*** Opening GIVEN ENTRIES ***

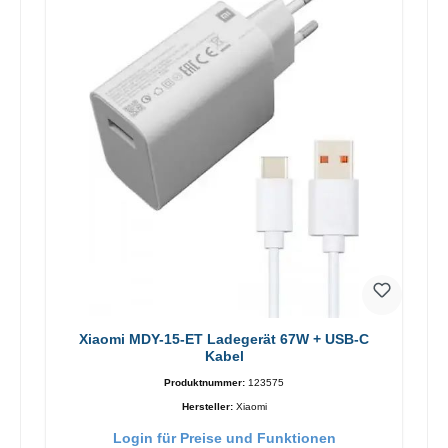
Xiaomi MDY-15-ET Ladegerät 67W + USB-C
Kabel
Produktnummer:
123575
Hersteller:
Xiaomi
Login für Preise und Funktionen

*** Closing GIVEN ENTRIES ***

Output the entries above verbatim. Omit the images.

Xiaomi MDY-15-ET Ladegerät 67W + USB-C
Kabel
Produktnummer:
123575
Hersteller:
Xiaomi
Login für Preise und Funktionen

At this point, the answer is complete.